Mitentscheidend für die ausufernde Krise bei Hoffenheim war der Platzverweis gegen den früheren Nationalspieler Marvin Compper in der 36. Minute. Der Abwehrspieler hatte sich nach einem Schubser gegen Christopher Nöthe nicht im Griff und leistete sich während der anschließenden Rudelbildung noch einen Wischer in das Gesicht von Stephan Fürstner, was von Schiedsrichter Marco Fritz aus Korb zu Recht mit der Roten Karte geahndet wurde. Wenig später machte Torjäger Olivier Occéan (44.) die erste Halbfinalteilnahme der Gäste perfekt, die in der Runde zuvor den fränkischen Lokalrivalen 1. FC Nürnberg aus dem Wettbewerb geworfen hatten.

Dabei hatte Hoffenheim vor 14.000 Zuschauern den besseren Start. Stanislawski, der vor dem Anpfiff noch mit aufmunternden Sprechchören von den eigenen Fans gefeiert worden war, konnte mit dem Auftritt seiner Mannschaft lange Zeit zufrieden sein, zumal sich seine personellen Maßnahmen zunächst positiv auswirkten. Der 1899-Coach hatte seine Startelf gegenüber dem 2:2 gegen Aufsteiger FC Augsburg am vergangenen Wochenende auf drei Positionen verändert. Sejad Salihovic, Ryan Babel und Knowledge Musona mussten sich beim Anpfiff mit einem Platz auf der Bank begnügen. Dafür spielten Edson Braafheid, Wintereinkauf Srdjan Lakic und Tobias Strobl, der sein Profidebüt feierte, von Beginn an.

Vor allem der 21-jährige Strobl machte im defensiven Mittelfeld eine gute Partie und leitete zudem immer mal wieder gute Angriffe der Gastgeber ein, die in der 24. Minute durch Peniel Mlapa ihre beste Möglichkeit vergaben.
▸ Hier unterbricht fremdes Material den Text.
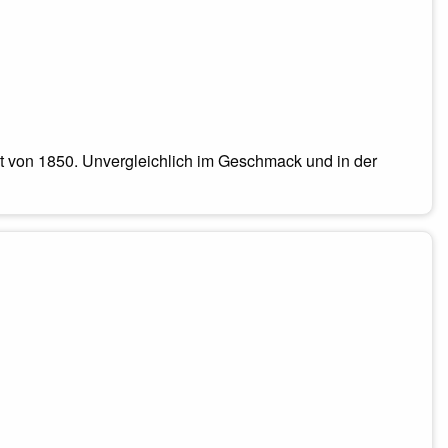
pt von 1850. Unvergleichlich im Geschmack und in der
Für Aufstiegsaspirant Fürth, der von über 4000 mitgereisten Fans angefeuert wurde, hatte Occéan nach einer halben Stunde eine gute Gelegenheit vergeben, ehe er nach dem Platzverweis einen tollen Pass von Thomas Kleine zu seinem zweiten Treffer im aktuellen Pokal-Wettbewerb nutzte. Zu diesem Zeitpunkt wirkte auch schon der im Winter verpflichtete Ex-Nationalspieler Gerald Asamoah mit, der in der 42. Minute für den angeschlagenen Nöthe eingewechselt worden war und so sein Debüt im Kleeblatt-Trikot feierte.

Nach dem Seitenwechsel mühten sich die Hausherren nach Kräften, aber gegen die gute Defensive der Franken war einfach kein Durchkommen. Fürth verlegte sich auf Konter und hatte in einer teilweise hitzigen Begegnung hin und wieder auch das Glück auf seiner Seite. Beste Hoffenheim waren mit Abstrichen Strobl und Jannik Vestergaard, bei Greuther Fürth ragten Heinrich Schmidtgal und Sercan Sararer heraus.